▶ _What to work on_:
The answer must restate the listing word for word, without its images.

START Exercise data

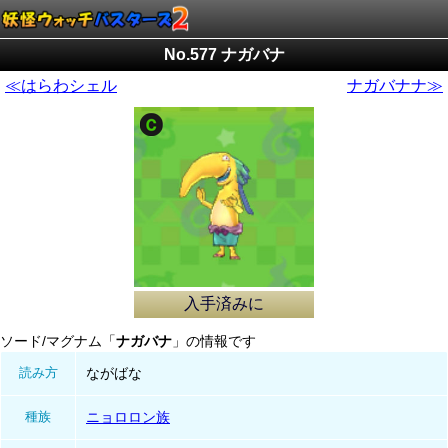
No.577 ナガバナ
≪はらわシェル
ナガバナナ≫
入手済みに
ソード/マグナム「
ナガバナ
」の情報です
読み方
ながばな
種族
ニョロロン族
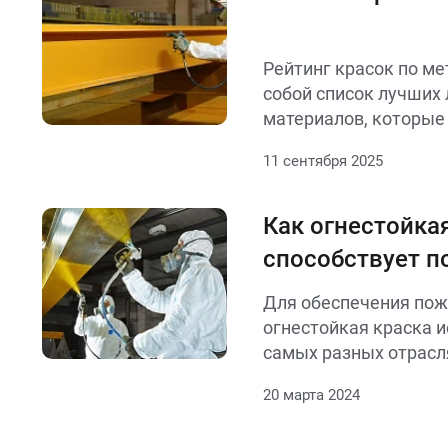
Рейтинг красок по ме
собой список лучших
материалов, которые
надежную защиту ме
11 сентября 2025
поверхностей от корр
механических повреж
Как огнестойка
способствует 
безопасности з
Для обеспечения пож
сооружений
огнестойкая краска и
самых разных отрас
и строительства
20 марта 2024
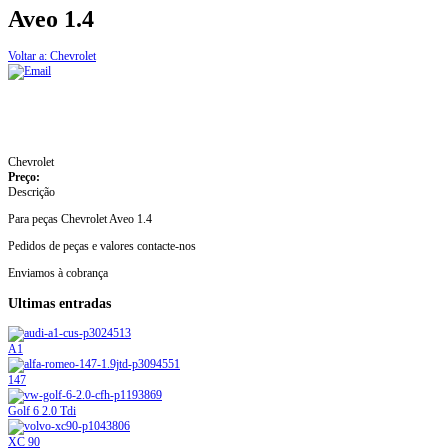
Aveo 1.4
Voltar a: Chevrolet
Chevrolet
Preço:
Descrição
Para peças Chevrolet Aveo 1.4
Pedidos de peças e valores contacte-nos
Enviamos à cobrança
Ultimas entradas
A1
147
Golf 6 2.0 Tdi
XC 90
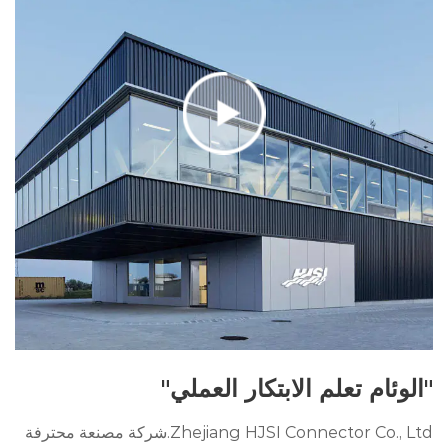
"الوئام تعلم الابتكار العملي"
Zhejiang HJSI Connector Co., Ltd.شركة مصنعة محترفة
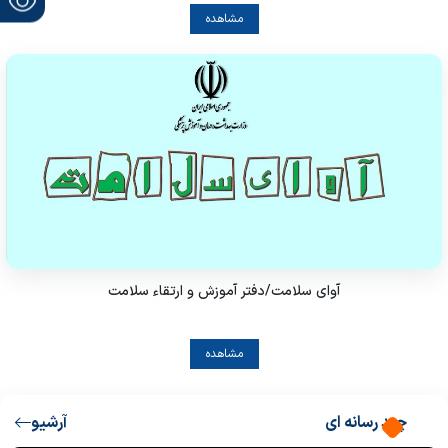
مشاهده
آوای سلامت/دفتر آموزش و ارتقاء سلامت
مشاهده
چند رسانه ای
آرشیو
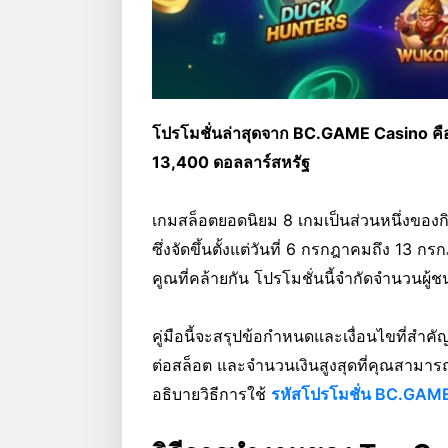
โปรโมชั่นล่าสุดจาก BC.GAME Casino คือ
13,400 ดอลลาร์สหรัฐ
เกมสล็อตยอดนิยม 8 เกมเป็นส่วนหนึ่งของ
ซึ่งจัดขึ้นตั้งแต่วันที่ 6 กรกฎาคมถึง 1
คูณที่คล้ายกัน โปรโมชั่นนี้จำกัดจำนวนผู
คู่มือนี้จะสรุปข้อกำหนดและเงื่อนไขที่สำค
ต่อสล็อต และจำนวนเงินสูงสุดที่คุณสามารถช
อธิบายวิธีการใช้
รหัสโปรโมชั่น BC.GAM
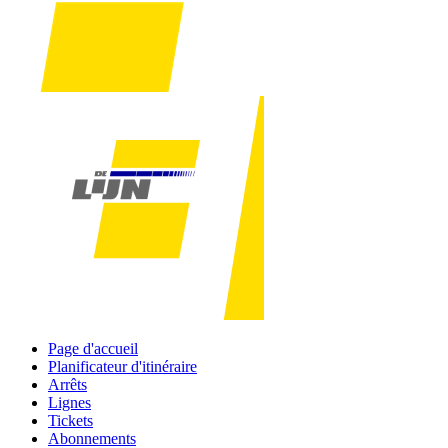
Page d'accueil
Planificateur d'itinéraire
Arrêts
Lignes
Tickets
Abonnements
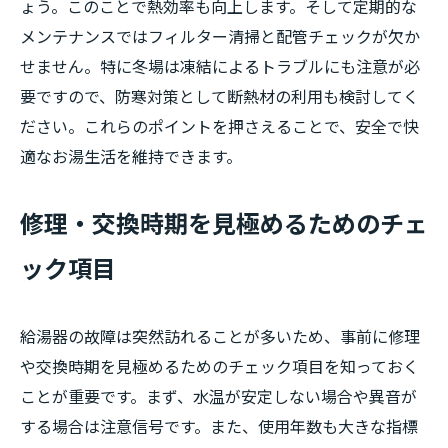
ょう。このことで熱効率も向上します。そして定期的な
メンテナンスではフィルター清掃と配管チェックが欠か
せません。特に冬場は凍結によるトラブルにも注意が必
要ですので、防寒対策として断熱材の利用も検討してく
ださい。これらのポイントを押さえることで、安全で快
適なお湯生活を維持できます。
修理・交換時期を見極めるためのチェ
ック項目
給湯器の故障は突然訪れることが多いため、事前に修理
や交換時期を見極めるためのチェック項目を知っておく
ことが重要です。まず、水温が安定しない場合や異音が
する場合は注意信号です。また、使用年数も大きな指標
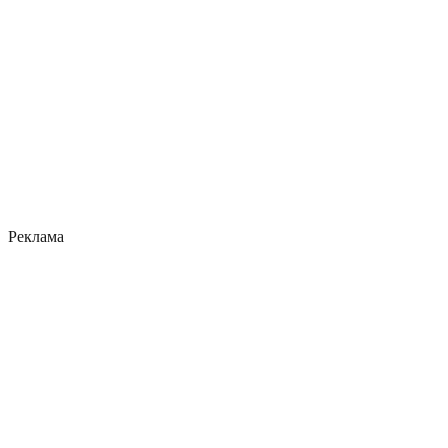
Реклама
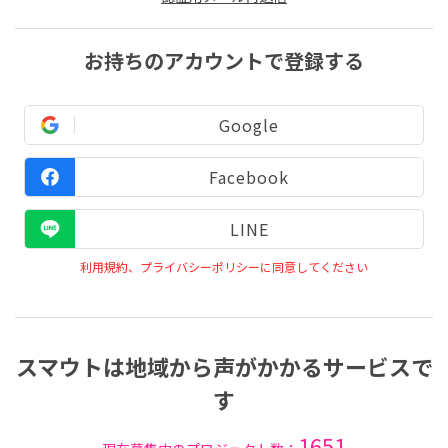
お持ちのアカウントで登録する
Google
Facebook
LINE
利用規約、プライバシーポリシーに同意してください
スマウトは地域から声がかかるサービスで
す
1651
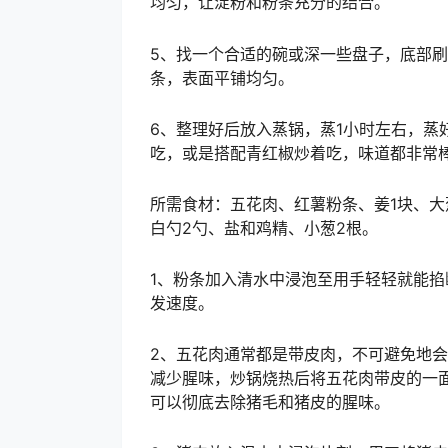
均匀，让淀粉和粉条充分的结合。
5、找一个合适的碗或深一些盘子，底部
条，表面平铺均匀。
6、整理好后放入蒸锅，蒸1小时左右，蒸
吃，或是搭配青红椒炒着吃，味道都非常
所需食材：五花肉、红薯粉条、姜1块、大
白勺2勺、盐和鸡精、小葱2根。
1、粉条加入清水中浸泡至用手轻轻就能掐
发速度。
2、五花肉通常都是带皮肉，不可避免地
减少腥味，炒锅烧热后将五花肉带皮的一
可以彻底去除猪毛和猪皮的腥味。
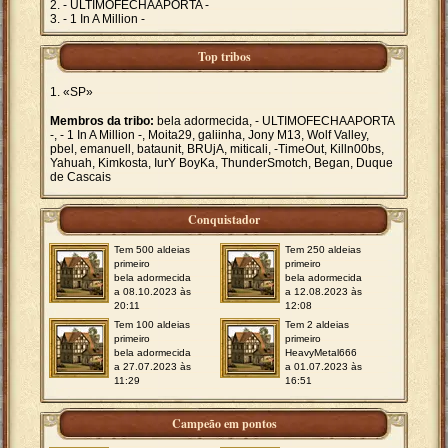
- ULTIMOFECHAAPORTA -
- 1 In A Million -
Top tribos
«SP»
Membros da tribo:
bela adormecida, - ULTIMOFECHAAPORTA
-, - 1 In A Million -, Moita29, galiinha, Jony M13, Wolf Valley,
pbel, emanuell, bataunit, BRUjA, miticali, -TimeOut, Killn00bs,
Yahuah, Kimkosta, IurY BoyKa, ThunderSmotch, Began, Duque
de Cascais
Conquistador
Tem 500 aldeias
Tem 250 aldeias
primeiro
primeiro
bela adormecida
bela adormecida
a 08.10.2023 às
a 12.08.2023 às
20:11
12:08
Tem 100 aldeias
Tem 2 aldeias
primeiro
primeiro
bela adormecida
HeavyMetal666
a 27.07.2023 às
a 01.07.2023 às
11:29
16:51
Campeão em pontos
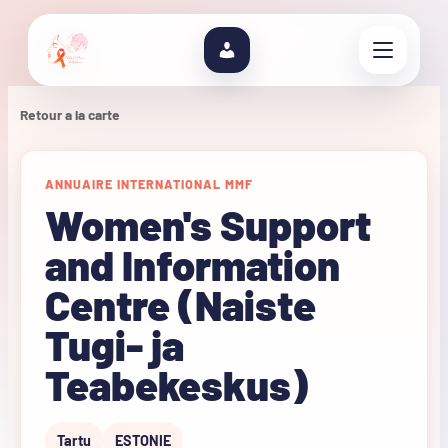
Retour a la carte
ANNUAIRE INTERNATIONAL MMF
Women's Support
and Information
Centre (Naiste
Tugi- ja
Teabekeskus)
Tartu
ESTONIE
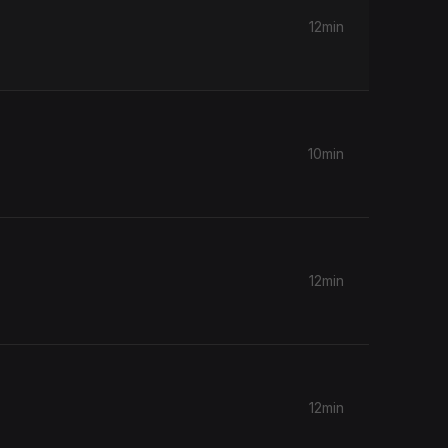
12min
10min
12min
12min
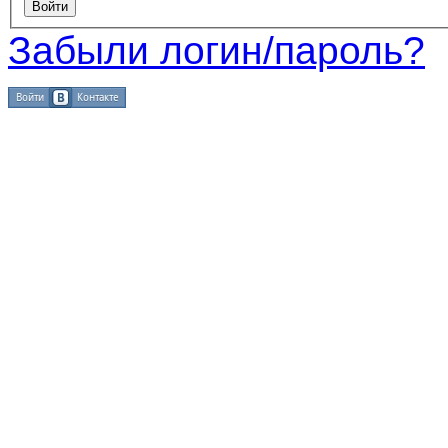
Забыли логин/пароль?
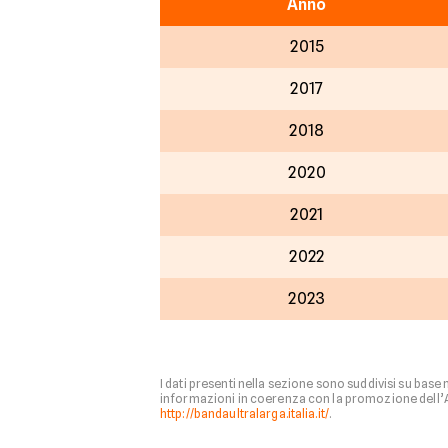
Anno
2015
2017
2018
2020
2021
2022
2023
I dati presenti nella sezione sono suddivisi su base
informazioni in coerenza con la promozione dell’Age
http://bandaultralarga.italia.it/
.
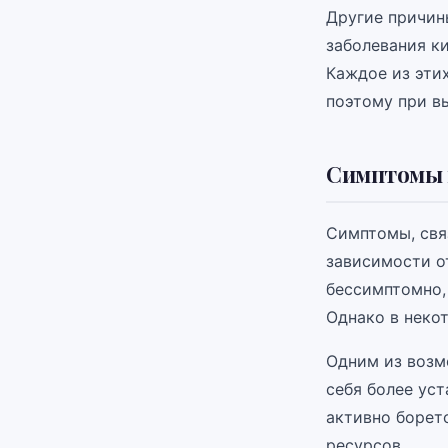
Другие причин
заболевания к
Каждое из эти
поэтому при в
Симптомы 
Симптомы, свя
зависимости о
бессимптомно,
Однако в неко
Одним из возм
себя более ус
активно борет
ресурсов.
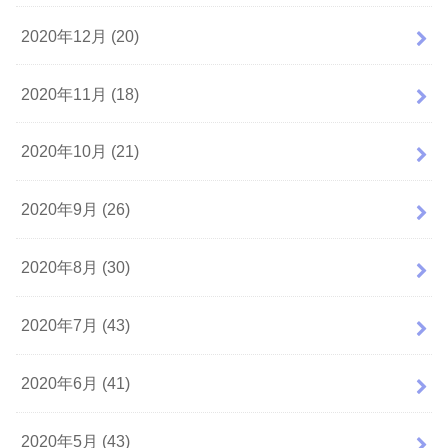
2020年12月 (20)
2020年11月 (18)
2020年10月 (21)
2020年9月 (26)
2020年8月 (30)
2020年7月 (43)
2020年6月 (41)
2020年5月 (43)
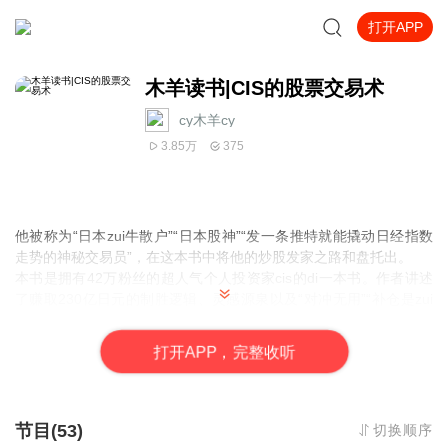
打开APP
木羊读书|CIS的股票交易术
cy木羊cy
3.85万
375
他被称为“日本zui牛散户”“日本股神”“发一条推特就能撬动日经指数
走势的神秘交易员”，在这本书中将他的炒股发家之路和盘托出。
本书是拥有42万粉丝的超人气个人投资家cis的di一本书。作者讲述
了赚取230亿日元的制胜逻辑、灵感源泉以及“对冲无用”“补仓是zui
差的技巧”等独特的投资哲学。上市后登顶日本亚马逊总榜，di1个月
销量突破12万册，成为被广泛谈论的热门投资类读物！
打
开
A
P
P，完整收听
作者在书中首次公布了他的交易手法与细节，总结了他在股市中如
何思考、如何应对、如何赚钱的例子，比如，从瑞穗证券乌龙指事
件爆赚6亿日元，以及通过有明确投资逻辑的假设思考的方式，“一
举赚取19亿日元”“一举赚取40亿日元”的具体细节。
节目(53)
切换顺序
这本书和至今为止的投资类书籍完全不一样，作者希望介绍一些目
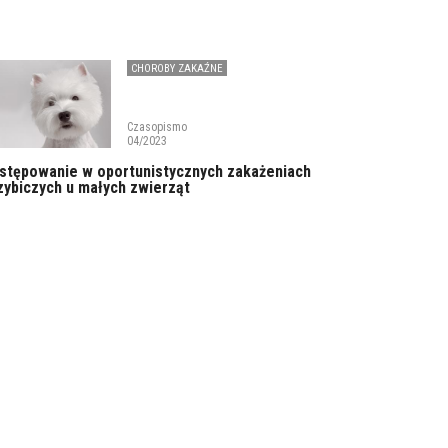
CHOROBY ZAKAŹNE
Czasopismo
04/2023
stępowanie w oportunistycznych zakażeniach
zybiczych u małych zwierząt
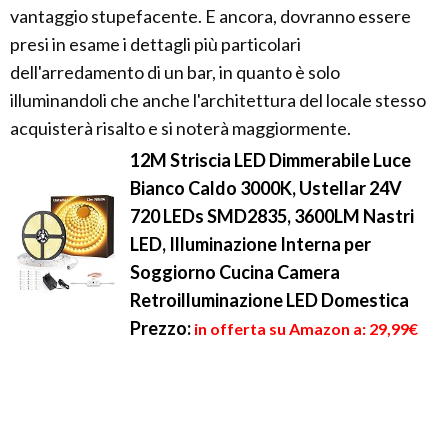
vantaggio stupefacente. E ancora, dovranno essere
presi in esame i dettagli più particolari
dell'arredamento di un bar, in quanto è solo
illuminandoli che anche l'architettura del locale stesso
acquisterà risalto e si noterà maggiormente.
12M Striscia LED Dimmerabile Luce
Bianco Caldo 3000K, Ustellar 24V
720 LEDs SMD2835, 3600LM Nastri
LED, Illuminazione Interna per
Soggiorno Cucina Camera
Retroilluminazione LED Domestica
Prezzo:
in offerta su Amazon a: 29,99€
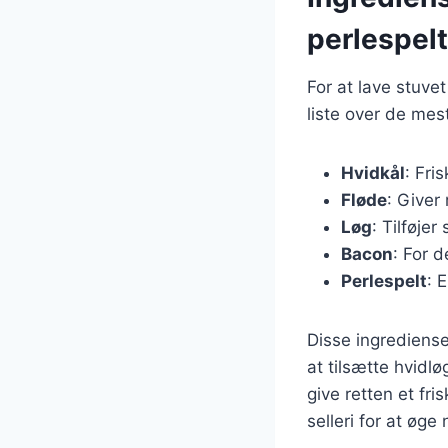
perlespelt
For at lave stuve
liste over de mes
Hvidkål
: Fri
Fløde
: Giver
Løg
: Tilføje
Bacon
: For 
Perlespelt
: 
Disse ingrediense
at tilsætte hvidl
give retten et fr
selleri for at øge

END Exercise data

▶ _Answer space_:
No.577 ナガバナ
≪はらわシェル
ナガバナナ≫
入手済みに
ソード/マグナム「
ナガバナ
」の情報です
読み方
ながばな
種族
ニョロロン族
Рейтинг красок по ме
собой список лучших
материалов, которые
надежную защиту ме
11 сентября 2025
поверхностей от корр
механических повреж
Как огнестойка
способствует 
безопасности з
Для обеспечения пож
сооружений
огнестойкая краска и
самых разных отрас
и строительства
20 марта 2024
Aveo 1.4
Voltar a: Chevrolet
Chevrolet
Preço:
Descrição
Para peças Chevrolet Aveo 1.4
Pedidos de peças e valores contacte-nos
Enviamos à cobrança
Ultimas entradas
A1
147
Golf 6 2.0 Tdi
XC 90
"الوئام تعلم الابتكار العملي"
Zhejiang HJSI Connector Co., Ltd.شركة مصنعة محترفة
مشاهده
آوای سلامت/دفتر آموزش و ارتقاء سلامت
مشاهده
چند رسانه ای
آرشیو
โปรโมชั่นล่าสุดจาก BC.GAME Casino คือ
13,400 ดอลลาร์สหรัฐ
เกมสล็อตยอดนิยม 8 เกมเป็นส่วนหนึ่งของ
ซึ่งจัดขึ้นตั้งแต่วันที่ 6 กรกฎาคมถึง 1
คูณที่คล้ายกัน โปรโมชั่นนี้จำกัดจำนวนผู
คู่มือนี้จะสรุปข้อกำหนดและเงื่อนไขที่สำค
ต่อสล็อต และจำนวนเงินสูงสุดที่คุณสามารถช
อธิบายวิธีการใช้
รหัสโปรโมชั่น BC.GAM
Page d'accueil
Planificateur d'itinéraire
Arrêts
Lignes
Tickets
Abonnements
ょう。このことで熱効率も向上します。そして定期的な
メンテナンスではフィルター清掃と配管チェックが欠か
せません。特に冬場は凍結によるトラブルにも注意が必
要ですので、防寒対策として断熱材の利用も検討してく
ださい。これらのポイントを押さえることで、安全で快
適なお湯生活を維持できます。
修理・交換時期を見極めるためのチェ
ック項目
給湯器の故障は突然訪れることが多いため、事前に修理
や交換時期を見極めるためのチェック項目を知っておく
ことが重要です。まず、水温が安定しない場合や異音が
する場合は注意信号です。また、使用年数も大きな指標
Реклама
お持ちのアカウントで登録する
Google
Facebook
LINE
利用規約、プライバシーポリシーに同意してください
スマウトは地域から声がかかるサービスで
す
1651
均匀，让淀粉和粉条充分的结合。
5、找一个合适的碗或深一些盘子，底部
条，表面平铺均匀。
6、整理好后放入蒸锅，蒸1小时左右，蒸
吃，或是搭配青红椒炒着吃，味道都非常
所需食材：五花肉、红薯粉条、姜1块、大
白勺2勺、盐和鸡精、小葱2根。
1、粉条加入清水中浸泡至用手轻轻就能掐
发速度。
2、五花肉通常都是带皮肉，不可避免地
减少腥味，炒锅烧热后将五花肉带皮的一
可以彻底去除猪毛和猪皮的腥味。
- ULTIMOFECHAAPORTA -
- 1 In A Million -
Top tribos
«SP»
Membros da tribo:
bela adormecida, - ULTIMOFECHAAPORTA
-, - 1 In A Million -, Moita29, galiinha, Jony M13, Wolf Valley,
pbel, emanuell, bataunit, BRUjA, miticali, -TimeOut, Killn00bs,
Yahuah, Kimkosta, IurY BoyKa, ThunderSmotch, Began, Duque
de Cascais
Conquistador
Tem 500 aldeias
Tem 250 aldeias
primeiro
primeiro
bela adormecida
bela adormecida
a 08.10.2023 às
a 12.08.2023 às
20:11
12:08
Tem 100 aldeias
Tem 2 aldeias
primeiro
primeiro
bela adormecida
HeavyMetal666
a 27.07.2023 às
a 01.07.2023 às
11:29
16:51
Campeão em pontos
Retour a la carte
ANNUAIRE INTERNATIONAL MMF
Women's Support
and Information
Centre (Naiste
Tugi- ja
Teabekeskus)
Tartu
ESTONIE
12min
10min
12min
12min
Забыли логин/пароль?
Anno
2015
2017
2018
2020
2021
2022
2023
I dati presenti nella sezione sono suddivisi su base
informazioni in coerenza con la promozione dell’Age
http://bandaultralarga.italia.it/
.
Другие причин
заболевания к
Каждое из эти
поэтому при в
Симптомы 
Симптомы, свя
зависимости о
бессимптомно,
Однако в неко
Одним из возм
себя более ус
активно борет
ресурсов.
2020年12月 (20)
2020年11月 (18)
2020年10月 (21)
2020年9月 (26)
2020年8月 (30)
2020年7月 (43)
2020年6月 (41)
2020年5月 (43)
打开APP
木羊读书|CIS的股票交易术
cy木羊cy
3.85万
375
他被称为“日本zui牛散户”“日本股神”“发一条推特就能撬动日经指数
走势的神秘交易员”，在这本书中将他的炒股发家之路和盘托出。
本书是拥有42万粉丝的超人气个人投资家cis的di一本书。作者讲述
了赚取230亿日元的制胜逻辑、灵感源泉以及“对冲无用”“补仓是zui
差的技巧”等独特的投资哲学。上市后登顶日本亚马逊总榜，di1个月
销量突破12万册，成为被广泛谈论的热门投资类读物！
打
开
A
P
P，完整收听
作者在书中首次公布了他的交易手法与细节，总结了他在股市中如
何思考、如何应对、如何赚钱的例子，比如，从瑞穗证券乌龙指事
件爆赚6亿日元，以及通过有明确投资逻辑的假设思考的方式，“一
举赚取19亿日元”“一举赚取40亿日元”的具体细节。
节目(53)
切换顺序
这本书和至今为止的投资类书籍完全不一样，作者希望介绍一些目
CHOROBY ZAKAŹNE
Czasopismo
04/2023
stępowanie w oportunistycznych zakażeniach
zybiczych u małych zwierząt
vantaggio stupefacente. E ancora, dovranno essere
presi in esame i dettagli più particolari
dell'arredamento di un bar, in quanto è solo
illuminandoli che anche l'architettura del locale stesso
acquisterà risalto e si noterà maggiormente.
12M Striscia LED Dimmerabile Luce
Bianco Caldo 3000K, Ustellar 24V
720 LEDs SMD2835, 3600LM Nastri
LED, Illuminazione Interna per
Soggiorno Cucina Camera
Retroilluminazione LED Domestica
Prezzo:
in offerta su Amazon a: 29,99€
perlespelt
For at lave stuve
liste over de mes
Hvidkål
: Fri
Fløde
: Giver
Løg
: Tilføje
Bacon
: For 
Perlespelt
: 
Disse ingrediense
at tilsætte hvidl
give retten et fr
selleri for at øge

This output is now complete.